The report comes from the European Commission’s Joint Research Centre (JRC) – a science and knowledge service that has scientists conduct research to advise EU policy-makers. The JRC looked at case studies carried out at European Universities and came up with specific ways blockchain can impact education, a process the researchers themselves admit is in its “infancy”.
How does blockchain work? Like authors Don and Alex Tapscott from the Blockchain Research Institute explain, “the blockchain is an incorruptible digital ledger of economic transactions that can be programmed to record not just financial transactions but virtually everything of value.”
This revolutionary distributed ledger technology for data management uses networks of nodes, with all data not stored in any single location but instead spread out between millions of computers at the same time. Basically, everyone in a community has a copy of the information and all community members validate updates collectively. The technology can create a self-checking network that is unprecedented in its transparency and cannot be corrupted. Imagine a world where there are no transaction errors and a highest degree of accountability exists. That utopia is the holy grail of blockchain.
Check out this helpful graphic from BlockGeeks for more on how blockchain works:
So how can you use this for something other than the hyper-fashionable cryptocurrency market? Here are the 4 ways blockchain can remake education, according to the JRC report:
1) Blockchain can help eliminate paper. Yes, those endless tree-killing boxes of files can go. Blockchain can securely and permanently store all records, issue reliable certificates and awards, transfer credits and keep track of learning achievements across a whole lifetime.
2) No need for a central authority to validate certificates. No need for the Ministry of Information. Your college won’t have to send you a copy of your transcript and prove to anyone you have your degree. No more fake doctors, with all diplomas been publicly available and verifiable.
Intellectual property management would also be simplified – the blockchain will track first publications and citations without requiring some supervising authority to do the heavy lifting. This can also help the author of the cited work to get paid automatically.

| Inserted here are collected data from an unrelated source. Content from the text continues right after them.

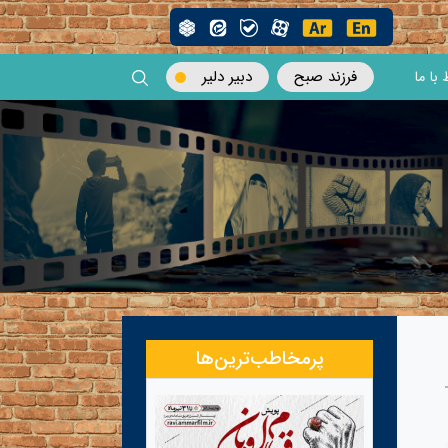
فرزند صبح
دبیر دلیر
 با ما
پرمخاطب‌ترین‌ها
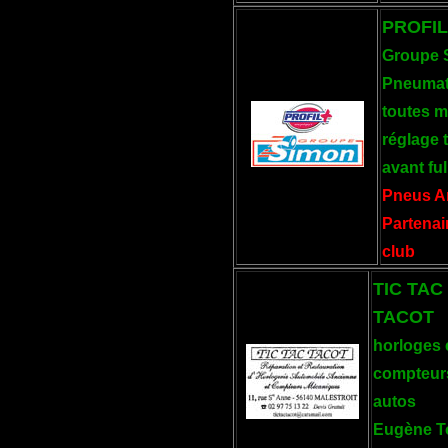
PROFIL
Groupe 
Pneumat
toutes 
réglage t
avant ful
Pneus A
Partenai
club
TIC TAC
TACOT
horloges 
compteur
autos
Eugène T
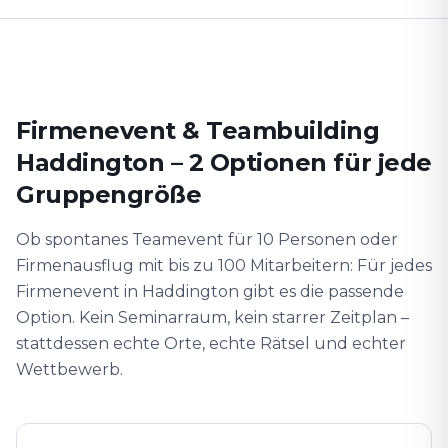
Firmenevent & Teambuilding
Haddington – 2 Optionen für jede
Gruppengröße
Ob spontanes Teamevent für 10 Personen oder
Firmenausflug mit bis zu 100 Mitarbeitern: Für jedes
Firmenevent in Haddington gibt es die passende
Option. Kein Seminarraum, kein starrer Zeitplan –
stattdessen echte Orte, echte Rätsel und echter
Wettbewerb.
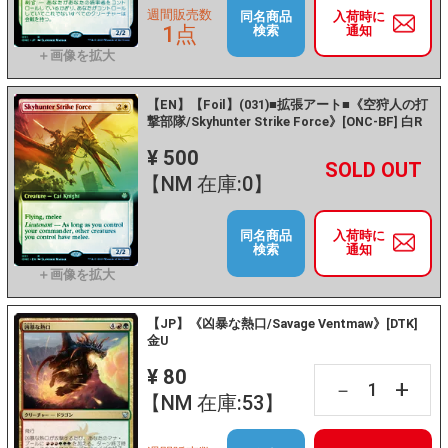
週間販売数
同名商品
入荷時に
1点
検索
通知
【EN】【Foil】(031)■拡張アート■《空狩人の打
撃部隊/Skyhunter Strike Force》[ONC-BF] 白R
¥ 500
+
－
【NM 在庫:0】
同名商品
入荷時に
検索
通知
【JP】《凶暴な熱口/Savage Ventmaw》[DTK]
金U
¥ 80
+
－
【NM 在庫:53】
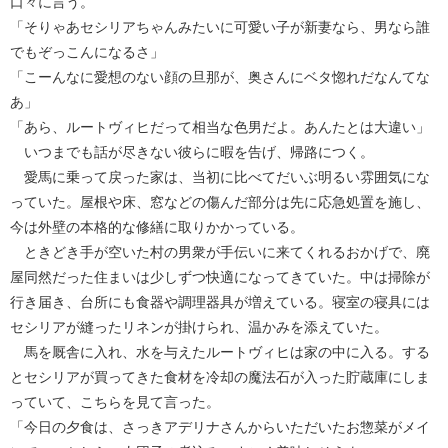
口々に言う。
「そりゃあセシリアちゃんみたいに可愛い子が新妻なら、男なら誰
でもぞっこんになるさ」
「こーんなに愛想のない顔の旦那が、奥さんにベタ惚れだなんてな
あ」
「あら、ルートヴィヒだって相当な色男だよ。あんたとは大違い」
いつまでも話が尽きない彼らに暇を告げ、帰路につく。
愛馬に乗って戻った家は、当初に比べてだいぶ明るい雰囲気にな
っていた。屋根や床、窓などの傷んだ部分は先に応急処置を施し、
今は外壁の本格的な修繕に取りかかっている。
ときどき手が空いた村の男衆が手伝いに来てくれるおかげで、廃
屋同然だった住まいは少しずつ快適になってきていた。中は掃除が
行き届き、台所にも食器や調理器具が増えている。寝室の寝具には
セシリアが縫ったリネンが掛けられ、温かみを添えていた。
馬を厩舎に入れ、水を与えたルートヴィヒは家の中に入る。する
とセシリアが買ってきた食材を冷却の魔法石が入った貯蔵庫にしま
っていて、こちらを見て言った。
「今日の夕食は、さっきアデリナさんからいただいたお惣菜がメイ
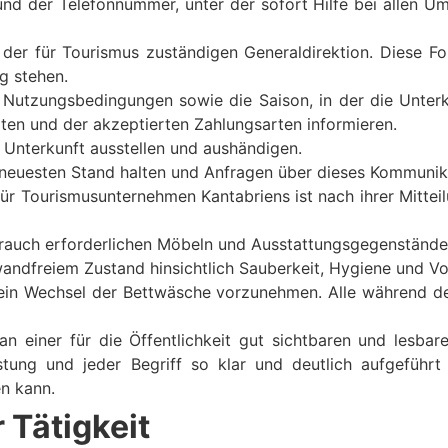
und der Telefonnummer, unter der sofort Hilfe bei allen Um
 der für Tourismus zuständigen Generaldirektion. Diese 
g stehen.
ie Nutzungsbedingungen sowie die Saison, in der die Unter
ten und der akzeptierten Zahlungsarten informieren.
 Unterkunft ausstellen und aushändigen.
 neuesten Stand halten und Anfragen über dieses Kommunik
r Tourismusunternehmen Kantabriens ist nach ihrer Mitteilu
brauch erforderlichen Möbeln und Ausstattungsgegenstände
nwandfreiem Zustand hinsichtlich Sauberkeit, Hygiene und 
e ein Wechsel der Bettwäsche vorzunehmen. Alle während 
an einer für die Öffentlichkeit gut sichtbaren und lesba
stung und jeder Begriff so klar und deutlich aufgefüh
en kann.
 Tätigkeit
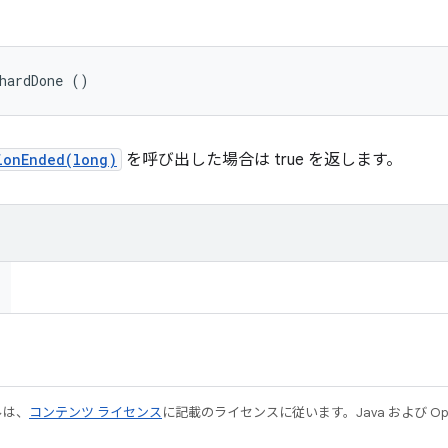
hardDone ()
ionEnded(long)
を呼び出した場合は true を返します。
ルは、
コンテンツ ライセンス
に記載のライセンスに従います。Java および Open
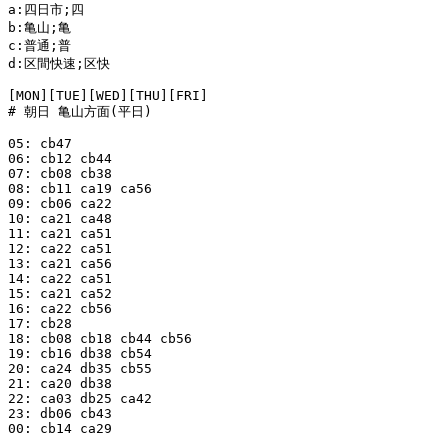
a:四日市;四

b:亀山;亀

c:普通;普

d:区間快速;区快

[MON][TUE][WED][THU][FRI]

# 朝日 亀山方面(平日)

05: cb47

06: cb12 cb44

07: cb08 cb38

08: cb11 ca19 ca56

09: cb06 ca22

10: ca21 ca48

11: ca21 ca51

12: ca22 ca51

13: ca21 ca56

14: ca22 ca51

15: ca21 ca52

16: ca22 cb56

17: cb28

18: cb08 cb18 cb44 cb56

19: cb16 db38 cb54

20: ca24 db35 cb55

21: ca20 db38

22: ca03 db25 ca42

23: db06 cb43

00: cb14 ca29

3) Educational institutions will save money. Since the people participating in the blockchain all have ownership and control over their own data, schools and colleges would “significantly reduce” the cost of data management as well as legal costs arising from liability issues.
4) Blockchain-based cryptocurrencies will simplify payment systems in institutions. Think not waiting for your financial aid to be approved and transferred – it could happen instantly as you apply. And custom cryptocurrencies may be created to fund grants and vouchers.
To advance the cause of applying blockchain tech in education, the report recommends more investigation into the matter for specific cases, setting up an EU-wide label for “open” educational records, the formation of an expert committee and agreeing upon standards for how the technology will be employed.